(Saved data entries)
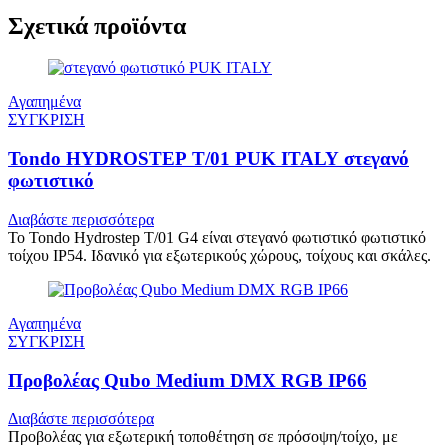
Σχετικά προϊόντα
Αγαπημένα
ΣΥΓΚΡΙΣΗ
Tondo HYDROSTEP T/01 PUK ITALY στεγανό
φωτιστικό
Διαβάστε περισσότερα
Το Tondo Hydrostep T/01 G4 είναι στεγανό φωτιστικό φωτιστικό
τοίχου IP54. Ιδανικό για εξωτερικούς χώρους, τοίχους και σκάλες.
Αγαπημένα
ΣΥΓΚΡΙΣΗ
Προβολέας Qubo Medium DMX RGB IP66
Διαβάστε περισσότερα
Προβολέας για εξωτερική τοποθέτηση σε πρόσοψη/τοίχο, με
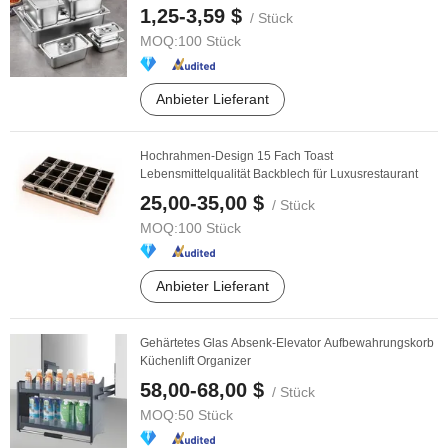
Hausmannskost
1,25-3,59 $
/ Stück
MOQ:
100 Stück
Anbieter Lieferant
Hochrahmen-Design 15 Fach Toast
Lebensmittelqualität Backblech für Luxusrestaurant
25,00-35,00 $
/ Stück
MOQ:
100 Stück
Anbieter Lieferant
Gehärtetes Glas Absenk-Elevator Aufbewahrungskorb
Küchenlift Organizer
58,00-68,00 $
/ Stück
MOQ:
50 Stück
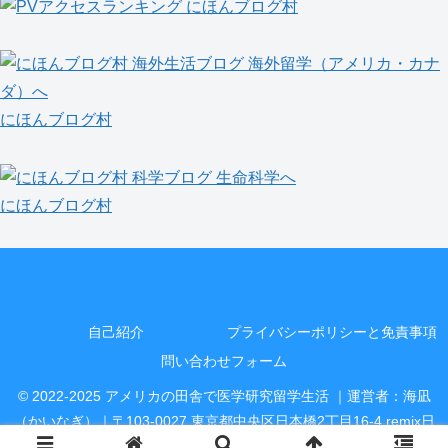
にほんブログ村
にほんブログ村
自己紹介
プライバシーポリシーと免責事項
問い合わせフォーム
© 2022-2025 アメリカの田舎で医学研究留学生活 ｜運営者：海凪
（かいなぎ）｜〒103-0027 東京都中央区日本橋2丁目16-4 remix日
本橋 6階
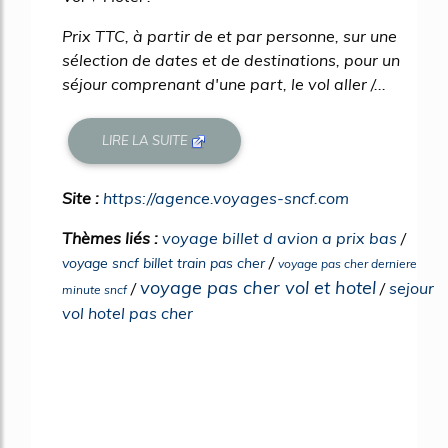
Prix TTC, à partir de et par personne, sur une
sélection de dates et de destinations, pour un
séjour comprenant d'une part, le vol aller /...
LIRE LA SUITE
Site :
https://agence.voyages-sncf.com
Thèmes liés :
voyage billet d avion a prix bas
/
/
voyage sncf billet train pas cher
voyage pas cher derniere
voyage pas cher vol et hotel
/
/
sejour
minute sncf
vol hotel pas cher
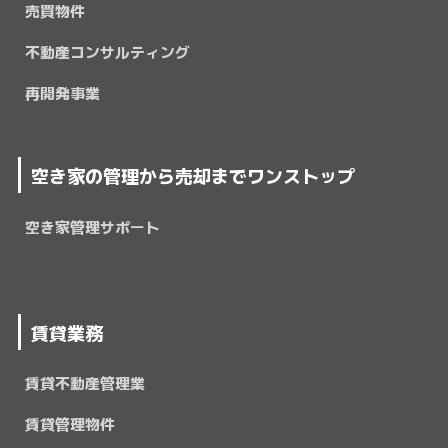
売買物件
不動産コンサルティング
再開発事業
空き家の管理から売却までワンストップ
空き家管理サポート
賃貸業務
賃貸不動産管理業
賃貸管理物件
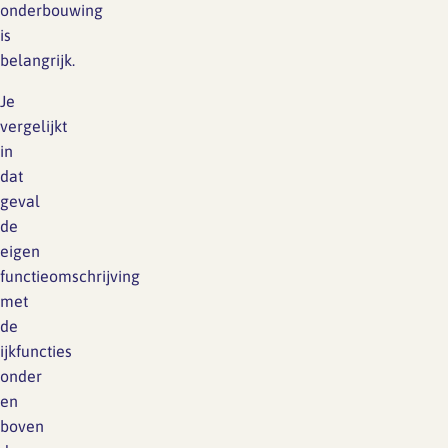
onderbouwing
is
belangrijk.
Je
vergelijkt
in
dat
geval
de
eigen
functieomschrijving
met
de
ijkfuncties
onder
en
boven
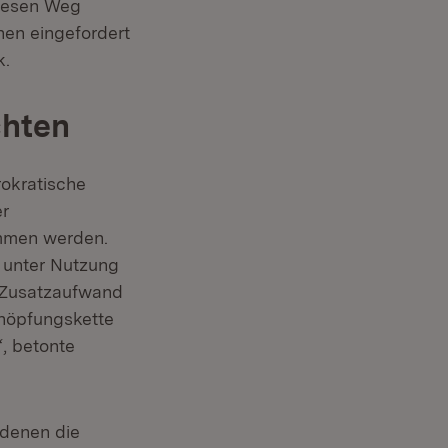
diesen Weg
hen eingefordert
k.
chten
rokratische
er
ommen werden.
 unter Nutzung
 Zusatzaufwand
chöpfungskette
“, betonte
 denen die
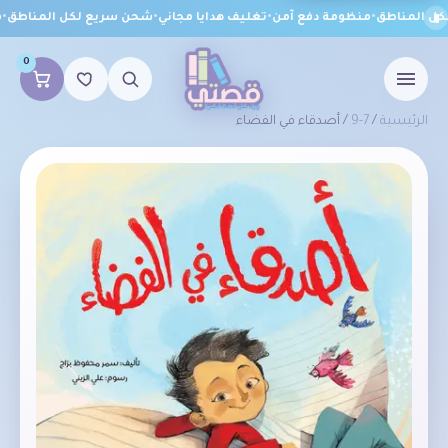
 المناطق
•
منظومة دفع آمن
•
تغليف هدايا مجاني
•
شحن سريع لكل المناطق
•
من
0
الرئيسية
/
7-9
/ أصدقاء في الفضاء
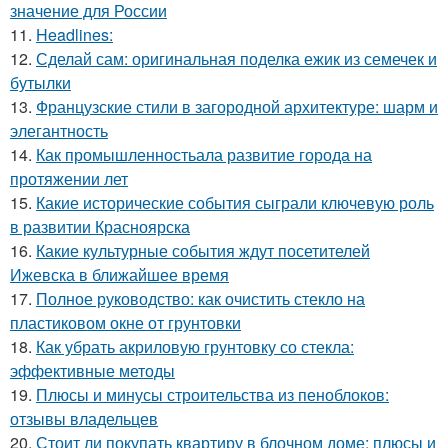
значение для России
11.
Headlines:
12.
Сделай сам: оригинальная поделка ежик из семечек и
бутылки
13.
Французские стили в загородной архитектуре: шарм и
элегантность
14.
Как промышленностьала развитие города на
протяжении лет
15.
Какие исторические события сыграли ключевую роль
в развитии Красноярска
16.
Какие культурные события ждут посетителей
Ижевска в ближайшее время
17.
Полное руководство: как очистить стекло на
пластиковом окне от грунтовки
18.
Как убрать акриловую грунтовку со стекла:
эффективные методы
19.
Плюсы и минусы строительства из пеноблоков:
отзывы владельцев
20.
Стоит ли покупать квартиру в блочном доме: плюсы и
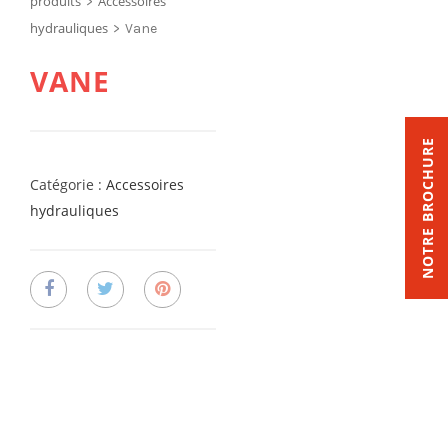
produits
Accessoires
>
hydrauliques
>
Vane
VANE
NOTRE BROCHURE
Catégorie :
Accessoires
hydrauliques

==

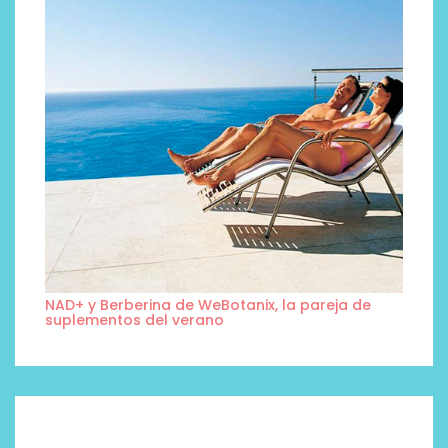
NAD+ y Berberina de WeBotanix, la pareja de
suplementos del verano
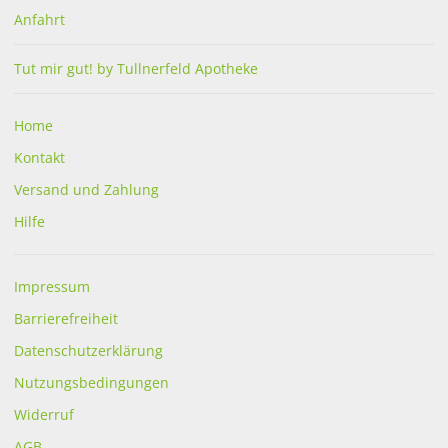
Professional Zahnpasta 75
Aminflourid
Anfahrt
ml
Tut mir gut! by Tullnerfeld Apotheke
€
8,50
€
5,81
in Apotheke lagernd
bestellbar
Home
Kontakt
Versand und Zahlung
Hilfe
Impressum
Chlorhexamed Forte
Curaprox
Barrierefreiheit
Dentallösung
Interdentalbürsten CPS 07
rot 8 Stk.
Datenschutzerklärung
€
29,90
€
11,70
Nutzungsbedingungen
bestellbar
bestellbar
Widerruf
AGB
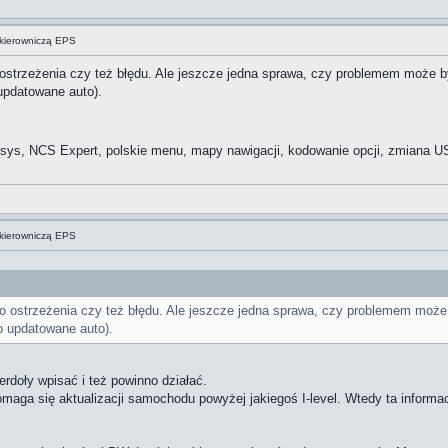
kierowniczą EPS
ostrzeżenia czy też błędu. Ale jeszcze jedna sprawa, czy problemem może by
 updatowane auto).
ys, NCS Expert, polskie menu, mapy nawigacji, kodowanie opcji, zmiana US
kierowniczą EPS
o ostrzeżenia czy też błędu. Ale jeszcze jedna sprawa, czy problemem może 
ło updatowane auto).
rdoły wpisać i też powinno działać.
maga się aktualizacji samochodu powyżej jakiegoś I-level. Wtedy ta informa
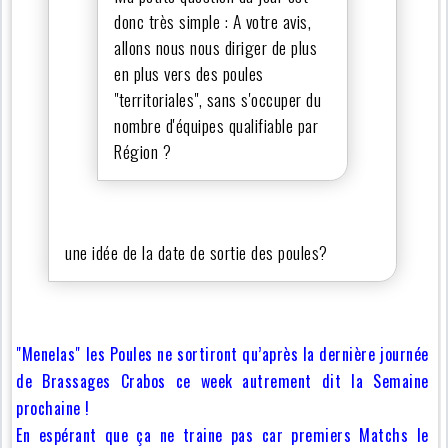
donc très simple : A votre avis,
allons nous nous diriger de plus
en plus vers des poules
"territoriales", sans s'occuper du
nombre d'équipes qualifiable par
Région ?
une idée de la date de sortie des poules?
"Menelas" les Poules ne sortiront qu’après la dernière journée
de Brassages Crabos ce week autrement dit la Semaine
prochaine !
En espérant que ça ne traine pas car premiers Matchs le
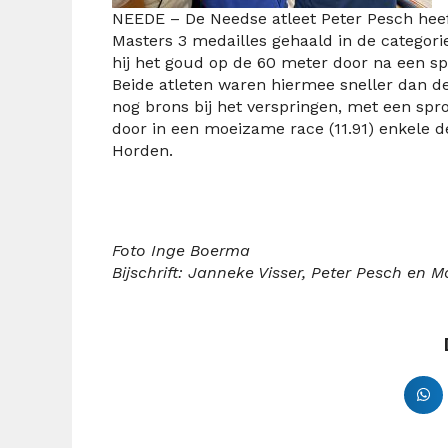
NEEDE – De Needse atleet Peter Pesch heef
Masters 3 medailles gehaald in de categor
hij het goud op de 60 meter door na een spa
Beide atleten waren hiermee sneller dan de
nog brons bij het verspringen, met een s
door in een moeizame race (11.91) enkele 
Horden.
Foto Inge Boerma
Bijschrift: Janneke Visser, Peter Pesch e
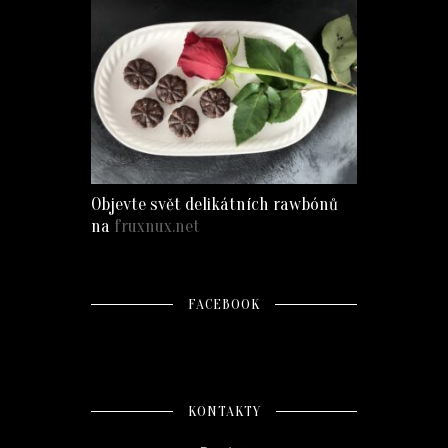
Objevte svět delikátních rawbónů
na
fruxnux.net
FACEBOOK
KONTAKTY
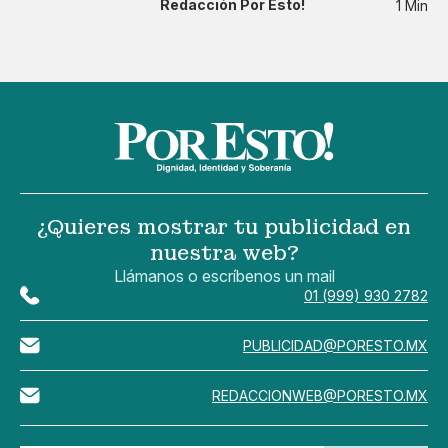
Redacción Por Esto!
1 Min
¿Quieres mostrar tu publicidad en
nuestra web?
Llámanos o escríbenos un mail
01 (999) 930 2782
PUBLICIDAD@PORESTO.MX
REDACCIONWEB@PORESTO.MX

---

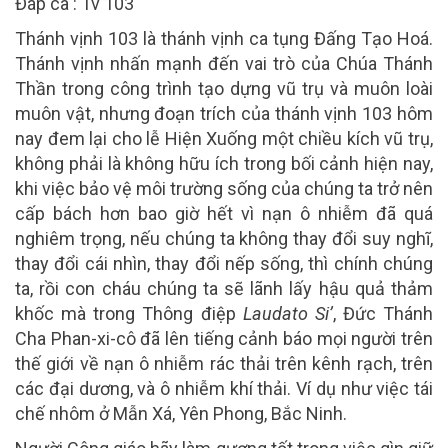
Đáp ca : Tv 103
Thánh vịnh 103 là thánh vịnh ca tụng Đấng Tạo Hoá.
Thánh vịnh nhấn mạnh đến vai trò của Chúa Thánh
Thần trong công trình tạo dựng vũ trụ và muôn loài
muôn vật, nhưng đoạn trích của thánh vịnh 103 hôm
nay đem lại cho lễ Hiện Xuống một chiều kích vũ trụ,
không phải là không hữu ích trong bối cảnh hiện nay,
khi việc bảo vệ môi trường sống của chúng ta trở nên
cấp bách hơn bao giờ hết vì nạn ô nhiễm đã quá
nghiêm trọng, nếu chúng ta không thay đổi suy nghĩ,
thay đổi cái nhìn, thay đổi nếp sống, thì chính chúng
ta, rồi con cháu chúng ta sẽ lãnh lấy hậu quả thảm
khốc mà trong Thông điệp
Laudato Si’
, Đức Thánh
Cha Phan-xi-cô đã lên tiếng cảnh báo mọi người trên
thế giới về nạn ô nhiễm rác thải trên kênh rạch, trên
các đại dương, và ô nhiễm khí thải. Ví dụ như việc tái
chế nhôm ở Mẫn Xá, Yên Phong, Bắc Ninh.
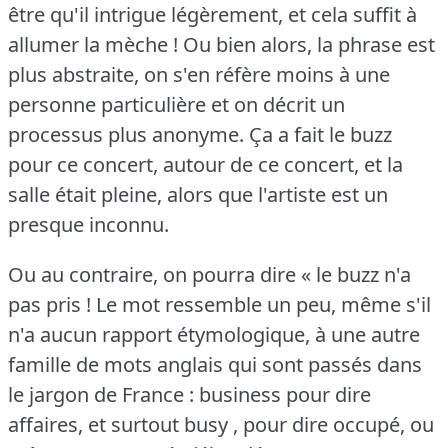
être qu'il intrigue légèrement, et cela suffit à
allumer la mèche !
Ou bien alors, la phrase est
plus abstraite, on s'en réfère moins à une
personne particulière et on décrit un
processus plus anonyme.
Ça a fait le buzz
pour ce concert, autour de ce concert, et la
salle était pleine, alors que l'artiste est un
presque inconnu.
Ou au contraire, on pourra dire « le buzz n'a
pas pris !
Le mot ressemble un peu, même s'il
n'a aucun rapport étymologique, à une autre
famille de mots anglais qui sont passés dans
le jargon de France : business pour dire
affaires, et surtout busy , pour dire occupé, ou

# Exercise instructions
With the pictures omitted, restate word for word the lines above from the line that has "Hochrahmen-Design 15 Fach Toast" up to and including the line that has "minute sncf", and no other lines.

# Exercise answer
Hochrahmen-Design 15 Fach Toast
Lebensmittelqualität Backblech für Luxusrestaurant
25,00-35,00 $
/ Stück
MOQ:
100 Stück
Anbieter Lieferant
Gehärtetes Glas Absenk-Elevator Aufbewahrungskorb
Küchenlift Organizer
58,00-68,00 $
/ Stück
MOQ:
50 Stück
にほんブログ村
にほんブログ村
自己紹介
プライバシーポリシーと免責事項
問い合わせフォーム
© 2022-2025 アメリカの田舎で医学研究留学生活 ｜運営者：海凪
（かいなぎ）｜〒103-0027 東京都中央区日本橋2丁目16-4 remix日
本橋 6階
Prix TTC, à partir de et par personne, sur une
sélection de dates et de destinations, pour un
séjour comprenant d'une part, le vol aller /...
LIRE LA SUITE
Site :
https://agence.voyages-sncf.com
Thèmes liés :
voyage billet d avion a prix bas
/
/
voyage sncf billet train pas cher
voyage pas cher derniere
voyage pas cher vol et hotel
/
/
sejour
minute sncf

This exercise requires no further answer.